What is included in the chart
The following chart lists reported accounts of attacks and attempted attacks on teachers, students, and schools from January 2005 to June 21, 2006. The chart draws on four sources: ANSO weekly security situation summaries; data from U.N. sources from September 2005 to early May 2005 (these sources do not include information from UNICEF, which has chosen not to make their information public); press reports; and Human Rights Watch's own interviews.
Included in the chart are instances in which it is not clear that schools were intentionally targeted, for example rocket attacks that hit schools as well as other buildings, attacks on homes of government officials where school was being held, and attacks on schools used as polling centers around the time of the parliamentary elections.

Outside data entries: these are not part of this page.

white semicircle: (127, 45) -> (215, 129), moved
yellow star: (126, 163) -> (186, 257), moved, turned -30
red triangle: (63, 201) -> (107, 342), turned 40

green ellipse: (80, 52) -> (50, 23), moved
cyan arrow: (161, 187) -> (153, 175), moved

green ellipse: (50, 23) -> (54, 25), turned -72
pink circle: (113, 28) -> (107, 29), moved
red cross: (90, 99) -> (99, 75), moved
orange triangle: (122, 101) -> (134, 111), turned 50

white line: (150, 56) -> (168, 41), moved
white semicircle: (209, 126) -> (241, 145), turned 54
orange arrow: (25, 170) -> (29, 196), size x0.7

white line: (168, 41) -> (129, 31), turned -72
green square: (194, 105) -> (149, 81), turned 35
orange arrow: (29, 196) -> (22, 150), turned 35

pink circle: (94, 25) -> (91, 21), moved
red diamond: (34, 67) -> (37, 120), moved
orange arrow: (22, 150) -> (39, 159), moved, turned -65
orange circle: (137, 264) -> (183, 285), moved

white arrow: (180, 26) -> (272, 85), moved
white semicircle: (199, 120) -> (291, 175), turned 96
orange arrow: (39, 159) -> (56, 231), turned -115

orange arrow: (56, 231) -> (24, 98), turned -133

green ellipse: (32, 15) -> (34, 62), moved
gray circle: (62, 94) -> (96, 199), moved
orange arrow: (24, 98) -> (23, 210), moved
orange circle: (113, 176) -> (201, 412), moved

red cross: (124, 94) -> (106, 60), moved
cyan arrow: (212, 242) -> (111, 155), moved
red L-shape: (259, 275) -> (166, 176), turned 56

What is not included in the chart
Where Human Rights Watch obtained information that cast doubt on initial reports, we have excluded these incidents from the chart. For example, it was reported that unknown armed men fired seven rocket-propelled grenades at a girls' school in Tagab, Kapisa, on April 9, 2006. But when Human Rights Watch visited the site, we found that the newly-built school was being used as a police post. The district police chief explained:
The newspapers got the story wrong about the school attack here in Tagab. Yes, a girls' was attacked by seven rockets but it was because we [the police] are using at a base not because girls are going to school. No girls were going to the school because no would let them. We [the police] don't have enough resources and that school was a good building. So we decided to use it.
Accordingly, this incident was not included.
The chart also does not include threats alone against schools; these are both too numerous to count and too often not reported.